Though my mom had also become a fan of BTS after listening to their songs in the car with me, I avoided mentioning “Seven” to her and hoped she had forgotten what I’d said to her about a new song coming out soon. I spent the rest of the evening doodling in my room, trying and failing not to think too hard about it.
First, let’s get a few things out of the way. Stalking your crush, as in quite literally following them around everywhere until they’re tired of you? Creepy. On top of that, promising that you’ll love them right, which can itself be an innuendo? Creepy.

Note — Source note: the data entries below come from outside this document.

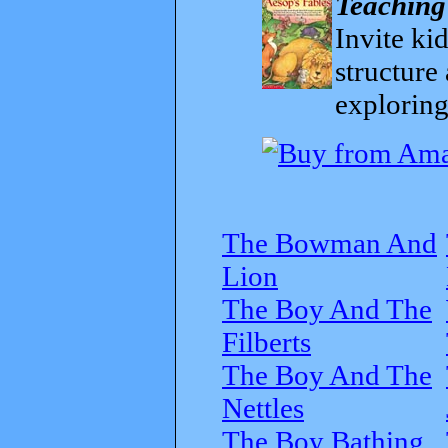
Teaching
Invite kid
structure
exploring
The Bowman And
Lion
The Boy And The
Filberts
The Boy And The
Nettles
The Boy Bathing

Replacing that with a very direct and vaguely aggressive reference to sex? Yikes.
But hey, Jungkook isn’t a native English speaker, so maybe the tone of “fucking you right” got lost in translation. And there I was, some teenager embarrassed to listen to such a thing, in public, even though I had earbuds. Maybe I was being unfair, or maybe I was just being a weirdo about it.
But before you call me an absolute prude, allow me to explain. I first became a BTS fan at the beginning of high school, via the great “I just want to learn their names” rabbit hole that I fell into sometime between coming out as bisexual to my parents in December 2019 and lockdown becoming real with my parents buying way too much canned soup and toilet paper. I wasn’t much of a texter and missed my friends during lockdown, and I had fallen out with one of my closest friends right before school shut down, too. It was embarrassingly easy to soothe that ache with the storylines in BTS’s music videos, like “Run,” “Spring Day,” and “Euphoria.” I spent many afternoons that summer sitting in my room alone, watching the members portray angsty, caring friendships like characters straight out of a coming-of-age movie.
In a strange way, perhaps one that can only happen when you’re chronically online, the members also became guides in my exploration of queerness. Once, I had a nightmare in which I was forced to marry some guy I’d never met, a tight, lacy white dress chosen for me by my soon-to-be mother-in-law. As I walked around an eerie house in that suffocating dress, I came across Yoongi at a white piano. He locked eyes with me, almost glaring, and began to play an arrangement of what I slowly recognized as “girls” by girl in red. But outside the depths of my subconscious, the members, especially Jungkook, figured into my exploration; several of my attempts at finding my own style were inspired by BTS. I still remember the buzz I felt when Jungkook said in an interview that he prefers “genderless” clothing, and in “Euphoria,” I loved his fluffy bangs, daffodil yellow jacket, and little silver hoops. Around the time of the release of “Seven,” Jungkook had just started a Calvin Klein campaign, and his accessorizing of a black crop top and dark denim with a wavy chin-length bob, lip ring, and smoky eyeshadow made me consider growing my hair out again from the pixie I had at the time.
I guess my discomfort with “Seven,” especially the explicit version, must have come from once seeing a bit too much of myself in Jungkook, or at least seeing parts of him that I wanted to be parts of me. But, as for heavy-handed allusions to needing “seven different sheets,” as Latto raps in the bridge of the song? Not my kind of thing.
Despite everything, the song has since grown on me a bit. In the music video, the entire bridge section takes place at Jungkook’s funeral, after he attempts to chase his crush through a storm and a strong gust of wind violently sends him off-screen. The abrupt cut from Jungkook flying off into the distance and a close-up of him in the casket, arms crossed over his chest, is gloriously absurd. My favorite part of the song is at the end of Latto’s feature, where Jungkook sings, “Seven days a weeeeeeek!” in a wonderfully smooth falsetto; in the video, he sings this while he gleefully opens the casket from the inside, alive and well and apparently very pleased that his crush is in attendance. The vocal run continues with his eyes closed and his arms back over his chest, and his lips are slightly quirked as he sings, as if he’s trying to hold back a smile. It’s a silly moment in a freakily hyperbolic song, and maybe it’s a reminder to take everything—“Seven,” fandom, life—a little less seriously. These days, it gets a laugh out of me every time.